| Transcribed page contents |

"""

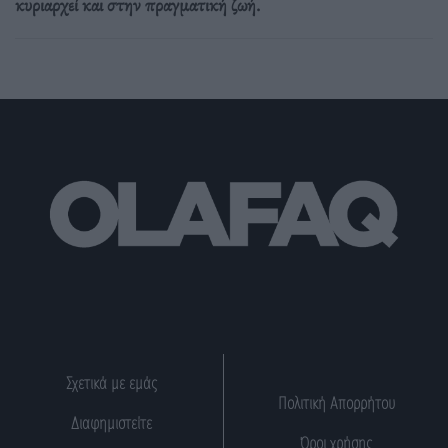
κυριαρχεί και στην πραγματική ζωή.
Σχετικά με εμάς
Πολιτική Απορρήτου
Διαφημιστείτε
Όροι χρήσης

"""

| Task goal |
Send back the data above word for word, with the pictures left out.

| Problem solution |
κυριαρχεί και στην πραγματική ζωή.
Σχετικά με εμάς
Πολιτική Απορρήτου
Διαφημιστείτε
Όροι χρήσης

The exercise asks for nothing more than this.